Dealers of Lightning

by Michael Hiltzik

  "All right," McGurk said. "One by one, lets have your reaction to whether we can make this change."

  "I said, 'No, I've got a problem,'" Spinrad recalled. "McGurk went around the table and, one by one, everyone else said the same thing. 'I've got this problem,' 'I've got that problem.'"

  McGurk fell silent for a moment, then slammed his fist on the table. "Okay," he said, "we'll do it!" In this cheerless atmosphere PARC's request for a PDP-10 detonated like a grenade. It had been only a few months earlier that SDS had launched its latest scientific computer, the Sigma 7—designed specifi­cally to compete head to head with the PDP-10. Having been ordered to stage a frontal assault on IBM's market, SDS now felt tripped up by the rear-guard action launched by its own corporate brethren.

  SDS executives wasted no time in starting a campaign at headquar­ters to kill the proposal. "I was for anything that would keep them from buying that computer," recalled Currie, who outlined for the Stamford brass a scenario in which a computing trade magazine like Dataination splashed a photograph across its front cover of a DEC truck pulled up to the loading dock of Xerox PARC. Try selling a Sigma machine to another customer after that!

  Taylor maintained that his group considered the PDP-10 so self- evidently superior to the Sigma they never gave a moment’s thought to how their request would resonate in El Segundo. Yet they could not have been entirely blind to the fact that the Stamford bosses regarded big computers as fungible commodities, one very much like another. After all, these were the people who had bought the wrong computer company to begin with, then compounded the gaffe by urging it to compete in a manifestly inappropriate market. No one should have been surprised that they would regard PARC's insistence on buying a rival company's machine as an act of sheer perversity.

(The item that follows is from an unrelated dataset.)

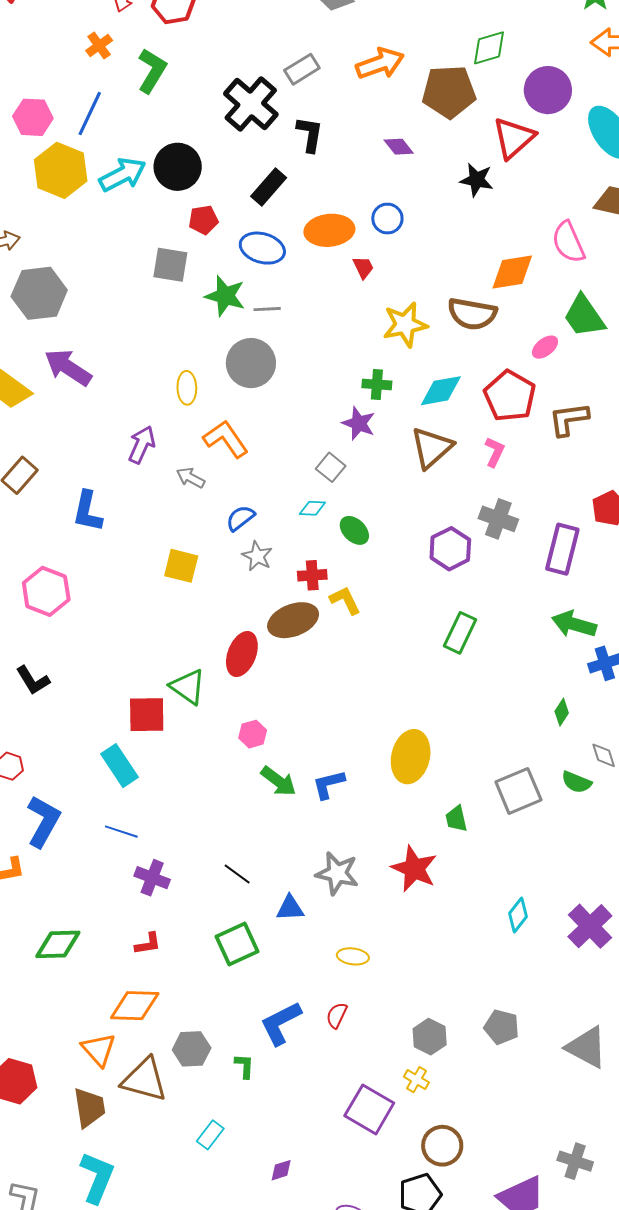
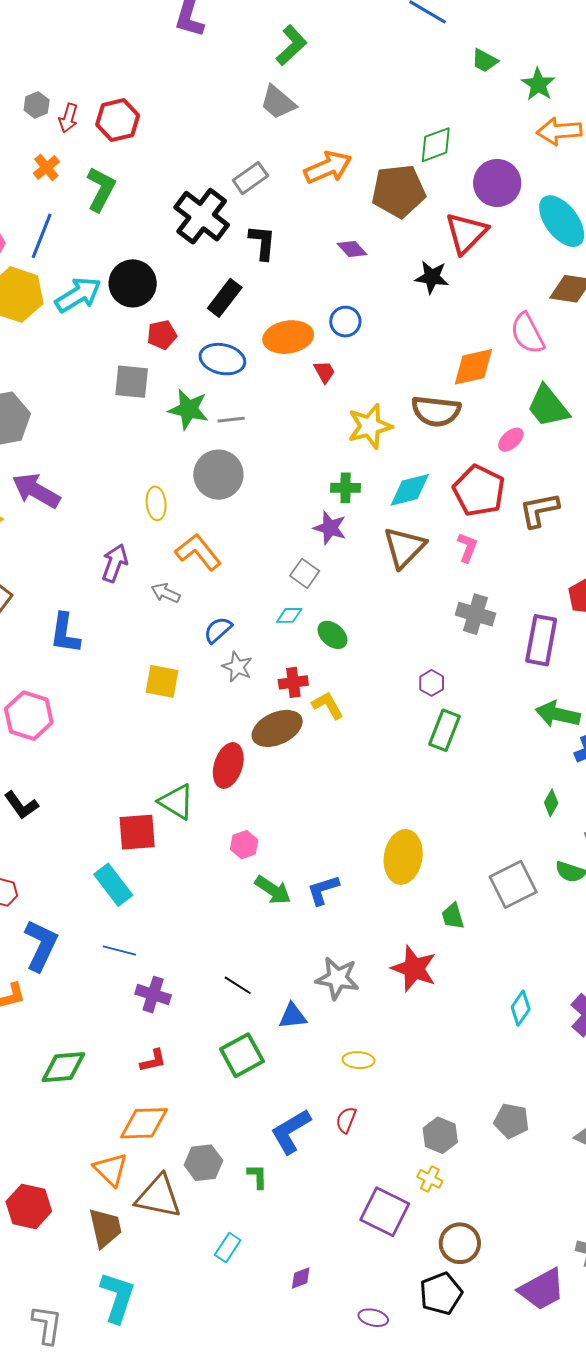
purple hexagon: (450, 549) -> (432, 683), moved, size x0.6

  The task of formally vetoing the request fell to the company's new chief information officer, a systems expert named Paul Strassmann. Strassmann's primary job was to install an SDS computer wherever Xerox cur­rently ran an IBM machine. He came with sterling qualifications, since his greatest accomplishment as the computing czar at his previous com­pany, Kraft Foods, was to junk its system of underperforming IBM 360 data processing computers and replace them with Honeywells.

  IBM's failed attempt to get him fired for this rare affront had left Strassmann with no shortage of self-confidence in his own judgment. A severe character whose Teutonic accent soon won him the nickname "the Prussian" at PARC, he imagined his greater role to be that of Xerox's technological policeman. He harbored no illusions about the stupidity of forcing SDS to compete with IBM, a move he regarded as "just a spastic afterthought" by management. But he also believed his responsibility was to ride herd on the proliferation of incompatible computers at Xerox offices around the globe. He was not about to rubber-stamp a half- million-dollar purchase order for a DEC computer to please anyone, research hotshots included. He boomeranged the PDP-10 order back to PARC with instructions to produce a point-by-point technical justification, in writing.

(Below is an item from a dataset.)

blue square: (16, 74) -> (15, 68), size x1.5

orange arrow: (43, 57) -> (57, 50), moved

  This turned out to be the start of fifteen years of miscommunication and hostility between Xerox's east coast and west. "I told them to show me what the PDP-10 would do that the Sigma 7 wouldn't," Strassmann recalled. "This is what hardass corporate information officers do. They say, 'Show me a competitive analysis.' But PARC never sent one. They thought it was beneath them to show a technical analysis to the headquarters guys. They didn't know how to act like corporate citizens. They just said, 'Don't ask questions.'"

  The battle raged for weeks. The official SDS line was that the PDP's popularity over the Sigma among researchers was purely an accident of timing and would soon correct itself. As Currie, a savvy enough computer man but one whose judgment was colored by his position at SDS, recalled, "The PDP had come out a little earlier than the Sigma and they were ahead of us mostly in software." He thought the issue boiled down to "a question of religion," and the least PARC could do as a new Xerox facility was try a new theology on for size. In Stamford the battle was viewed even more simple-mindedly. Headquarters execu­tives thought of software as the gobbledygook that made a machine run, like the hamster driving the wheel. They could not understand why the decision between the PDP-10 and the Sigma needed to be any more complicated than, say, choosing an albino rodent over a brown one.

  But from a technical point of view, the issue was hardly that casual. Software was the factor that defined the fundamental incompatibility between the Sigma and PDP machines and the superiority, for PARC's purposes, of the latter. The architectures of the two computers were so radically different that software written for the PDP would not prop­erly fit into the memory space the Sigma allocated for data. Even if the program could be made to run—a doubtful prospect—it would require nearly twice as much memory to run as fast on the Sigma as it did on the PDP-10. Given the high price of memory at the time, this was a major shortcoming.

  Although it was theoretically possible to simply "port" all the PDP software over to the Sigma, the CSL engineers calculated that such a job would mean rewriting every single line of every PDP program, a task that would take three years and cost $4 million.

  "The only lie in the analysis we did," Lampson later remarked, "was that we never could actually have done it because you couldn't have motivated people to do such a pointless thing."

  This was, indeed, the very technical analysis Strassmann had demanded. He received it, too, as part of the lab's capital request—but because it focused on software costs it was not the sort of analysis he expected, which would have been a hardware-by-hardware compari­son of the two machines.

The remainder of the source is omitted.